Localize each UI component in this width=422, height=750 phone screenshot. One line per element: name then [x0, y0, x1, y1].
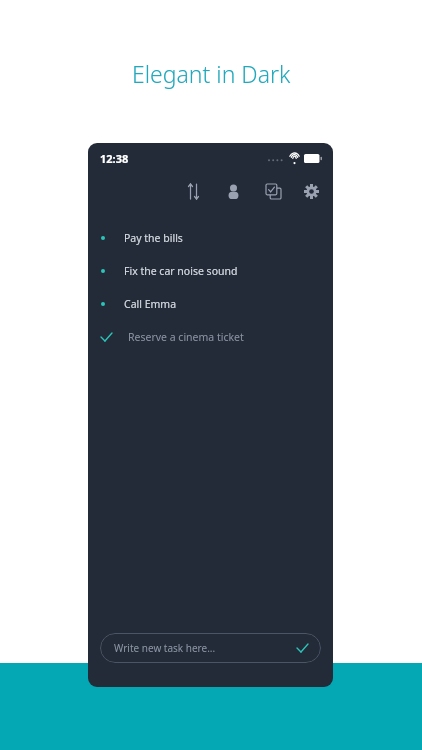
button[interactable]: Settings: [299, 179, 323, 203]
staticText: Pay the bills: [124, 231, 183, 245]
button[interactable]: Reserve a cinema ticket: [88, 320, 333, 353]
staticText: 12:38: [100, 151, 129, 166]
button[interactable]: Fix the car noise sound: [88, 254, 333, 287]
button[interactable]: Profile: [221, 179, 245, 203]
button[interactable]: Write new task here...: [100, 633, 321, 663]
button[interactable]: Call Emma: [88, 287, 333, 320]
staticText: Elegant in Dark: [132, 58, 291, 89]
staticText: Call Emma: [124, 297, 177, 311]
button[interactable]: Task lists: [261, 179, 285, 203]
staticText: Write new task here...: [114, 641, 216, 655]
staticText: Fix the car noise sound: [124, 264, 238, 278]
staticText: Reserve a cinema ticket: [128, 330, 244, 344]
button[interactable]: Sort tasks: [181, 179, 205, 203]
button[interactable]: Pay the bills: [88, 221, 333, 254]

---

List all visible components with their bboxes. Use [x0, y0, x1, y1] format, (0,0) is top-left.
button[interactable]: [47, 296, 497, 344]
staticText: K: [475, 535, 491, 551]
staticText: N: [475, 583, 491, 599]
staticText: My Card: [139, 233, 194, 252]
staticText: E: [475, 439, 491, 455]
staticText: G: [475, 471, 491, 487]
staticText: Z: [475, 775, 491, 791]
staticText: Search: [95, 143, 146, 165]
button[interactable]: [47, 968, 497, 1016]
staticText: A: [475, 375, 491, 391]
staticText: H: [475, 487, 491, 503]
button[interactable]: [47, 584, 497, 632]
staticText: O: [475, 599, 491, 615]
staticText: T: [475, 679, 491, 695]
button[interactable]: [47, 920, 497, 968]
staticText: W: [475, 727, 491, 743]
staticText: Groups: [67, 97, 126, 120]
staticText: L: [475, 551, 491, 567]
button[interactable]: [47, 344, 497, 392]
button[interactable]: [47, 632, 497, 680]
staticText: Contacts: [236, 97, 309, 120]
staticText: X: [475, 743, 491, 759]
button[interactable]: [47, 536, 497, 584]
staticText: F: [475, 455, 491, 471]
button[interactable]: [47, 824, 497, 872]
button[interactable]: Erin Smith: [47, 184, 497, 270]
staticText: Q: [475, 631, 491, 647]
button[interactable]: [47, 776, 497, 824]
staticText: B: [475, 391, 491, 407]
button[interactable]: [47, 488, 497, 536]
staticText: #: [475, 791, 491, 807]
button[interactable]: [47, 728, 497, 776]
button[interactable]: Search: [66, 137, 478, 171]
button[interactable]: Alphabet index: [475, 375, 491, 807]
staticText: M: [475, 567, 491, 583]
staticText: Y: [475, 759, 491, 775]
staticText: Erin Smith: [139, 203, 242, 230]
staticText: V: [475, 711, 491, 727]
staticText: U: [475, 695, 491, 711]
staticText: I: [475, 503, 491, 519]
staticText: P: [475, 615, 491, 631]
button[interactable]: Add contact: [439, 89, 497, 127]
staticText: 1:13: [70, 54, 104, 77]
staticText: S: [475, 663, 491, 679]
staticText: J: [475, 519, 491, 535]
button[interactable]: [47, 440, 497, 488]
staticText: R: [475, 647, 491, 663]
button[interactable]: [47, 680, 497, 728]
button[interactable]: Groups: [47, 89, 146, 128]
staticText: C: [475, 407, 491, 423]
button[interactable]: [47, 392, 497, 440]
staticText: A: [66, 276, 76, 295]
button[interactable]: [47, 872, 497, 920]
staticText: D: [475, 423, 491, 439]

==

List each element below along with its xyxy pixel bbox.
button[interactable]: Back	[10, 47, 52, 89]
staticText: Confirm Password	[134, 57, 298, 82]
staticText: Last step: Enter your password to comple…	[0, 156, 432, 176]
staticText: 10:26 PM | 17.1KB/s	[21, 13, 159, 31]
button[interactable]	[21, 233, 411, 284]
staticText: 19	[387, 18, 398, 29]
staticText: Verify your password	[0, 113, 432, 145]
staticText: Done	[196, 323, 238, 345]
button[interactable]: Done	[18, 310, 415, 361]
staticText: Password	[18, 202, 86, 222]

• What is required: Among the records above, find each line holding "your" and list it.

• Task output:
staticText: Last step: Enter your password to comple…	[0, 156, 432, 176]
staticText: Verify your password	[0, 113, 432, 145]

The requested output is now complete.